_Data extracted from a collection_:
• • • • • • •

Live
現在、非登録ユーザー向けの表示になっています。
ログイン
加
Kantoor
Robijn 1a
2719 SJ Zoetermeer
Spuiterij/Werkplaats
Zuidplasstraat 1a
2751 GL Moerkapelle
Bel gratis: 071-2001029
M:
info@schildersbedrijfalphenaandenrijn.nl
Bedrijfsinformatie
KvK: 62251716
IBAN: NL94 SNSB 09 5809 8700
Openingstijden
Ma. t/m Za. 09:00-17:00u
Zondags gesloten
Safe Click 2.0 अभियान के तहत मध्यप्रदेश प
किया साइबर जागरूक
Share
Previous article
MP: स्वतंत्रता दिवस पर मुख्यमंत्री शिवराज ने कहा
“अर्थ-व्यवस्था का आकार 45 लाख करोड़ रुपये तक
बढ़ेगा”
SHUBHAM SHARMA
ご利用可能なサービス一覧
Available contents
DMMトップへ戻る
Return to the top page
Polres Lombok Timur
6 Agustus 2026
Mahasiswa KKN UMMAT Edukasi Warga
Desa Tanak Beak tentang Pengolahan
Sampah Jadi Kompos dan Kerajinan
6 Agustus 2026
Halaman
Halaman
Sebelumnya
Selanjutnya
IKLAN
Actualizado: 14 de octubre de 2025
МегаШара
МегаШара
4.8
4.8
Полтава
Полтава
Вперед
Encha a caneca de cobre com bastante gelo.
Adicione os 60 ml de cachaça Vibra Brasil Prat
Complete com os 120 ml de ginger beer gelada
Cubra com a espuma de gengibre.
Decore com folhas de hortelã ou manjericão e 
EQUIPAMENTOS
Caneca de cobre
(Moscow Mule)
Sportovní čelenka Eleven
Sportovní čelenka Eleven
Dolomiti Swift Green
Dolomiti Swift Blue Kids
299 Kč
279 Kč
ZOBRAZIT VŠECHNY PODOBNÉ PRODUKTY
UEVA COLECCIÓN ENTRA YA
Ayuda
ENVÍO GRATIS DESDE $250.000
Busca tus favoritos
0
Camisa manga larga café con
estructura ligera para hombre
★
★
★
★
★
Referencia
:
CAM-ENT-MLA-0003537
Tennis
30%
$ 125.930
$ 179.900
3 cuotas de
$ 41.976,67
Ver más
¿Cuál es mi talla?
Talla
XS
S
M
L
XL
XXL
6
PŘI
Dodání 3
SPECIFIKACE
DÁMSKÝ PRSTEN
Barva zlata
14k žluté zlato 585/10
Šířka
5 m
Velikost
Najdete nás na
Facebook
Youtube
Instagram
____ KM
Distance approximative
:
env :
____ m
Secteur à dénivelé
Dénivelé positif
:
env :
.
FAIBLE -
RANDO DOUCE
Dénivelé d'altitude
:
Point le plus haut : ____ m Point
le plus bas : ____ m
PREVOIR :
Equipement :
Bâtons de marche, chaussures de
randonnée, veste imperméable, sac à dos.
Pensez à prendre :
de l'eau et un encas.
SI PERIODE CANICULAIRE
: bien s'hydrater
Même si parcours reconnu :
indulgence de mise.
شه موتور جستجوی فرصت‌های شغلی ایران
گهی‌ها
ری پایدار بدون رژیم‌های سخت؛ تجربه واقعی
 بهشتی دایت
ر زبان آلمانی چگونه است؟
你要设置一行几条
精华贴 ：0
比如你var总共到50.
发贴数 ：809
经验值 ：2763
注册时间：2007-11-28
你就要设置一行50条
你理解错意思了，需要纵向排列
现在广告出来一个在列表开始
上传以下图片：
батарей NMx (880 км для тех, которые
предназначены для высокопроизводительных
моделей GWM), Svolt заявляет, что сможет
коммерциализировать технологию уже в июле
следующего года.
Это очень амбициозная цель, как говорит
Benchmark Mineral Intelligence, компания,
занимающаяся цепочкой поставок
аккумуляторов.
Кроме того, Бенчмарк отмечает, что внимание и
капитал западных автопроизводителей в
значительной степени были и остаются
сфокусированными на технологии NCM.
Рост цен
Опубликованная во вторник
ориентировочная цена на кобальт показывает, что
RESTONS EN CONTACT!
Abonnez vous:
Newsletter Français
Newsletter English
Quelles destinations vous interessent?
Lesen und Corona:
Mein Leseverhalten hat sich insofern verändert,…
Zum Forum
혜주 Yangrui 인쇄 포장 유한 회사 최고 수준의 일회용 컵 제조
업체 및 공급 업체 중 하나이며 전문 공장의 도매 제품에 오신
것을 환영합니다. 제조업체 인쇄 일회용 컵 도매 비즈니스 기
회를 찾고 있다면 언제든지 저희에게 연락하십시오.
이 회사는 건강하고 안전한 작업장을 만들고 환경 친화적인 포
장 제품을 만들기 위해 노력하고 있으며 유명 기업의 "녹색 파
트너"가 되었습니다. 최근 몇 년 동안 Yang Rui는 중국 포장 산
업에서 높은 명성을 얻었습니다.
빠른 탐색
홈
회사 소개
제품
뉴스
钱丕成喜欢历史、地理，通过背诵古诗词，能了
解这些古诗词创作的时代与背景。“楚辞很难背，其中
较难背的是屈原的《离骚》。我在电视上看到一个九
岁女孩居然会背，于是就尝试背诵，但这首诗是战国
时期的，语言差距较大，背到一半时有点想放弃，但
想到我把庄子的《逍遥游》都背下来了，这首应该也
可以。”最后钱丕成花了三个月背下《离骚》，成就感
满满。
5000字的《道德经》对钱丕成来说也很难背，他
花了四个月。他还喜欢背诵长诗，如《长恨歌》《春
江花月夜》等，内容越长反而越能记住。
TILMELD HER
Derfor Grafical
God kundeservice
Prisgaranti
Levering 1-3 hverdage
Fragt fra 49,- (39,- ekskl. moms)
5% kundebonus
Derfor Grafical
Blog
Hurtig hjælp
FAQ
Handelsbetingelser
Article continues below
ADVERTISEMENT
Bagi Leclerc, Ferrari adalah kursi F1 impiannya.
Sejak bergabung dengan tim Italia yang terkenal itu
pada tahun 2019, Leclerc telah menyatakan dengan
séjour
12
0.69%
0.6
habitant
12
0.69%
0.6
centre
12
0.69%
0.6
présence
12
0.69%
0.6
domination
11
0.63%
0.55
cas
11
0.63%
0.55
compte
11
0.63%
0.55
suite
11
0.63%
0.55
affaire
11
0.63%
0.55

• • • • • • •

The answer should consist solely of the lines from the first line above through the one with "Ma. t/m Za. 09:00-17:00u", both included, repeated exactly.

_RESULT FOR THIS TASK_:
Live
現在、非登録ユーザー向けの表示になっています。
ログイン
加
Kantoor
Robijn 1a
2719 SJ Zoetermeer
Spuiterij/Werkplaats
Zuidplasstraat 1a
2751 GL Moerkapelle
Bel gratis: 071-2001029
M:
info@schildersbedrijfalphenaandenrijn.nl
Bedrijfsinformatie
KvK: 62251716
IBAN: NL94 SNSB 09 5809 8700
Openingstijden
Ma. t/m Za. 09:00-17:00u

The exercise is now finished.